Exact reproduction of all the entries is required, without any of their pictures.

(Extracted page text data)
☆ ☆ ☆ ☆ ☆

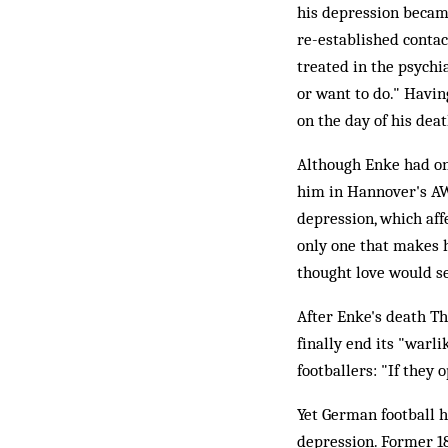
his depression becam
re-established contac
treated in the psychiat
or want to do." Havin
on the day of his deat
Although Enke had on
him in Hannover's AW
depression, which affe
only one that makes 
thought love would se
After Enke's death Th
finally end its "warl
footballers: "If they 
Yet German football 
depression. Former 1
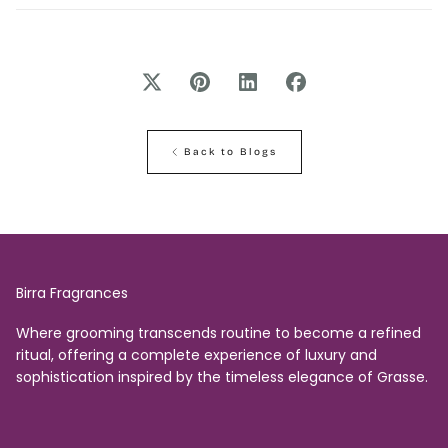
Back to Blogs
Birra Fragrances
Where grooming transcends routine to become a refined
ritual, offering a complete experience of luxury and
sophistication inspired by the timeless elegance of Grasse.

☆ ☆ ☆ ☆ ☆

▸ **EXERCISE SOLUTION**
his depression becam
re-established contac
treated in the psychiat
or want to do." Havin
on the day of his deat
Although Enke had on
him in Hannover's AW
depression, which affe
only one that makes 
thought love would se
After Enke's death Th
finally end its "warl
footballers: "If they 
Yet German football 
depression. Former 1
Back to Blogs
Birra Fragrances
Where grooming transcends routine to become a refined
ritual, offering a complete experience of luxury and
sophistication inspired by the timeless elegance of Grasse.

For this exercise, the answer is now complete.